MAROC
23/04/2018 16h:46 CET

Avortement clandestin au Maroc: Le gouvernement conscient mais pas assez, selon le Dr Chafik Chraïbi

Sa lettre adressée au chef du gouvernement représentait un dernier recours.

NurPhoto via Getty Images

LOI - “Il y a du positif et plus ou moins du négatif”. Le président de l’Association marocaine de lutte contre l’avortement clandestin (AMLAC), Chafik Chraïbi, commente ainsi au HuffPost Maroc la réponse à sa lettre envoyée, il y a trois mois, au chef du gouvernement, Saad Eddine El Othmani, pour relancer la question de la lutte contre l’avortement clandestin. Ce lundi matin, le gynécologue obstétricien a été surpris de trouver sur son bureau un courrier signé El Othmani. “C’est une longue réponse de deux pages à ma lettre”, se réjouit le militant qui avait presque commencé à perdre espoir. Sa lettre adressée au chef du gouvernement en date du 10 janvier 2018 représentait, pour lui, un dernier recours contre “le classement sans suite” de la résolution du problème de l’avortement clandestin.   

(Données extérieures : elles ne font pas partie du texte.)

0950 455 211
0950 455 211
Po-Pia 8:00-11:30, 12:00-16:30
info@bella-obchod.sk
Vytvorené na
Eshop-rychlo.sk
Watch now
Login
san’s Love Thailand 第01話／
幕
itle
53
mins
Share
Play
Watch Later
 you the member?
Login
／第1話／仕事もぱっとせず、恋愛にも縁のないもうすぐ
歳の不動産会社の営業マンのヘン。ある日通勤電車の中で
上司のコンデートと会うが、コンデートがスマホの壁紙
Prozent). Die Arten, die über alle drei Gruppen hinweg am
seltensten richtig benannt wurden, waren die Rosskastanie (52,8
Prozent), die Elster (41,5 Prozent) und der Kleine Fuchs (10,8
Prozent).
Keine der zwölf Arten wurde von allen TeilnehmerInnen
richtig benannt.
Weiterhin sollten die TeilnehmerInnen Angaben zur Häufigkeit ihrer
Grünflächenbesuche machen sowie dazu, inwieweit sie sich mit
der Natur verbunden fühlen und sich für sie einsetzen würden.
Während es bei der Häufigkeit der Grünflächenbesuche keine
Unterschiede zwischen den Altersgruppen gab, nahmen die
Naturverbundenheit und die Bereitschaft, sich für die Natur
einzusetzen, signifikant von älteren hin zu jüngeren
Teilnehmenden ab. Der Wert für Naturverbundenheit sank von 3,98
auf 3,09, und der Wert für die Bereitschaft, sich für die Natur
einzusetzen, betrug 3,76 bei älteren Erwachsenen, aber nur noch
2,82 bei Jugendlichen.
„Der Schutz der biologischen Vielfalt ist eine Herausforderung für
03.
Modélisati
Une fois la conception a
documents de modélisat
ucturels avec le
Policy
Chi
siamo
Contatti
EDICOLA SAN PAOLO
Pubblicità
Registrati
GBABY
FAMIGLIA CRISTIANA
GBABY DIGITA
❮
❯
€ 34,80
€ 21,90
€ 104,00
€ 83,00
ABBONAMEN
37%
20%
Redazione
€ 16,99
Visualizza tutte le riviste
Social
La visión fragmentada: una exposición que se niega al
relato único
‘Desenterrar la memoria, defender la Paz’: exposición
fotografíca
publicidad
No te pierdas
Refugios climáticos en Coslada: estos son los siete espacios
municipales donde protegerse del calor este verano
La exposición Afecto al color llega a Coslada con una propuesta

Aujourd’hui, la réponse du chef du gouvernement l’apaise, mais n’assouvit pas sa soif d’une action urgente et efficace. “Le gouvernement dit tenir compte de la santé physique et psychique de la femme, ainsi que de l’aspect social et des retombées sur la femme et la famille. C’est ce que nous avions toujours revendiqué, en effet. Mais le problème, c’est que le gouvernement intègre ces recommandations au projet de loi n°10-16 amendant le code pénal en sa totalité”, explique le Dr Chafik Chraïbi, pour qui le long processus que devrait prendre ce projet de loi avant de passer au stade de la mise en oeuvre condamne inéluctablement le fléau à s’amplifier.

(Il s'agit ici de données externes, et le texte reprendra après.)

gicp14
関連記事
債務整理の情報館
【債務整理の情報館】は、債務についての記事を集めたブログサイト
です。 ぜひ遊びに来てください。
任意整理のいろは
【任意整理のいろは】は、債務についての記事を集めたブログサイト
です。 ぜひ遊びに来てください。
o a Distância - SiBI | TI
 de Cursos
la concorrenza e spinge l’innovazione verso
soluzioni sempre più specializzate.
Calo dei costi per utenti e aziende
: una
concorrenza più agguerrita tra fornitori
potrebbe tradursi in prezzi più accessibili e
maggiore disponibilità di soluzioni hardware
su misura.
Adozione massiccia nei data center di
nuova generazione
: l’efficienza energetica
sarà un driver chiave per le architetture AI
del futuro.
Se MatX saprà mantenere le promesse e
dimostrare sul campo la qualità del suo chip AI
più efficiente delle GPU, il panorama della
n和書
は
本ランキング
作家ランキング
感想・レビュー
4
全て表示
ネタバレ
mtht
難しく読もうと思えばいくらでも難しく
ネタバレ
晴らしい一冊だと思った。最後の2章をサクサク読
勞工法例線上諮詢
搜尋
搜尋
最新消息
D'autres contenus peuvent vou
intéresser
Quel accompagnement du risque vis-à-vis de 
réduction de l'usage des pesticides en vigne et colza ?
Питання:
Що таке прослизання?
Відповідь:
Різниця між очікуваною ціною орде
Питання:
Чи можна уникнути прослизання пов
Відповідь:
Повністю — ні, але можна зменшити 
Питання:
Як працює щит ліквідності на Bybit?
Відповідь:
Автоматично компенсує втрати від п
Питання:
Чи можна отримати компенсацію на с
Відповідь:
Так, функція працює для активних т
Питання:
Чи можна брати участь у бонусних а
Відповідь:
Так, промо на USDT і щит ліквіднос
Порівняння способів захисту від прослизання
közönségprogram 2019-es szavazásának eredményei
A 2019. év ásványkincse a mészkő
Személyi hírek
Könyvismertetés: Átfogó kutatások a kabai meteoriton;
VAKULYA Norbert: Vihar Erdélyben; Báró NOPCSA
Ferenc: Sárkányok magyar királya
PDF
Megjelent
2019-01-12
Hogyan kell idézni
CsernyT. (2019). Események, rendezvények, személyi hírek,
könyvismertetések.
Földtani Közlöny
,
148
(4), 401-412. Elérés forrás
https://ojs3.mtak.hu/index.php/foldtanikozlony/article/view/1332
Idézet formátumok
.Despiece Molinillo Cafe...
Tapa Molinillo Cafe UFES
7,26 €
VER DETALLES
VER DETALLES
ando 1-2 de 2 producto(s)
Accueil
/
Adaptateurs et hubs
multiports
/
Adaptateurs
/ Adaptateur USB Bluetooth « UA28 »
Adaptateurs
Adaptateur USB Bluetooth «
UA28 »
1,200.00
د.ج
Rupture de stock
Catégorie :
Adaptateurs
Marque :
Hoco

“Ce projet de loi est soumis à la Chambre des représentants depuis le 24 juin 2016, comme le précise la réponse du chef du gouvernement”, indique le président de l’AMLAC, rappelant que l’avortement clandestin continue de faucher des vies tous les jours, de tuer des enfants et d’en jeter d’autres dans les rues et d’accentuer les conséquences des grossesses non désirées. “Depuis trois ans, nous n’avons pas avancé ne serait-ce que d’un seul pas”, regrette-t-il. Et d’estimer nécessaire que la question de l’avortement clandestin soit traitée en priorité nationale, séparément de l’arsenal pénal. “On ne peut pas s’offrir le luxe d’attendre, nous devons aller vers le bout du tunnel”, soutient-il.

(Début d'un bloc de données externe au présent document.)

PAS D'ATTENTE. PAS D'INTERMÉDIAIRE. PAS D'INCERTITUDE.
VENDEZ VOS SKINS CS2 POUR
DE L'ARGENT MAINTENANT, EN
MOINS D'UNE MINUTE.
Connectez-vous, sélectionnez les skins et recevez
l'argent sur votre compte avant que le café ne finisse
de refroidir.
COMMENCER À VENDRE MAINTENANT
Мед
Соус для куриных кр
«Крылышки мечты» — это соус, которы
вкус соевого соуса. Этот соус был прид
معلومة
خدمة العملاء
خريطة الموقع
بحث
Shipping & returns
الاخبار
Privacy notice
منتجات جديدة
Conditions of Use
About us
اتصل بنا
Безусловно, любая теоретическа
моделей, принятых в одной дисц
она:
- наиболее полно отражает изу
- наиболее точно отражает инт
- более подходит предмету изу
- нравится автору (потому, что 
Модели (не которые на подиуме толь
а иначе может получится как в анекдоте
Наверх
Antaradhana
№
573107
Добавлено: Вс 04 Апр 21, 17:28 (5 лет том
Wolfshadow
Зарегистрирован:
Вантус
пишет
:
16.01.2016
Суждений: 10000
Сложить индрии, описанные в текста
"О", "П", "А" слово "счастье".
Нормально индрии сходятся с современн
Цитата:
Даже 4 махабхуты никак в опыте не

Militant, il le restera. Le Dr Chafik Chraïbi s’est lancé dans un combat acharné contre l’avortement clandestin et les grossesses non désirées pour tirer la sonnette d’alarme sur un fléau qui gangrène. Un combat qui lui a coûté son poste de responsabilité à la maternité des Orangers (CHU de Rabat) où il était chef de service. Sa seule peur, aujourd’hui, est qu’après tant d’années de combat, l’avortement reste encore dans la case des tabous.

Que dit la réponse de Saad-Eddine El Othmani

Un débat national et des consultations à grande échelle. Le chef du gouvernement a rappelé, dans sa réponse à la lettre du Dr Chafik Chraïbi, les instructions royales du 16 mars 2015 ayant mobilisé le ministre de la Justice et des Libertés, le ministre des Affaires islamiques et des Habous, ainsi que le président du Conseil consultatif des droits de l’Homme (CNDH) autour de la question. En parallèle, des consultations ont été également lancées auprès de différents acteurs concernés. Un mois plus tard, les recommandations ont été dressées, puis intégrées au projet de loi n°10-16 amendant et complétant le code pénal. 

Sur cette base, l’avortement ne peut être toléré s’il n’est pas justifié par “des cas de force majeure”, c’est-à-dire, “souffrances” et  “impacts physique, psychique et social négatifs sur la femme, la famille, le fœtus, ainsi que l’ensemble de la société”.

Quatre cas sont cités, en référence, dans la réponse de Saad-Eddine El Othmani:

-Lorsque la grossesse représente un danger pour la vie de la mère ou sa santé

-Lorsque la grossesse est générée par un viol ou un inceste

-Lorsque la mère est atteinte d’une maladie liée à un déséquilibre mental

-Lorsque le fœtus est atteint des maladies génétiques graves ou de malformations génétiques graves ne pouvant être traitées au moment où elles sont diagnostiquées.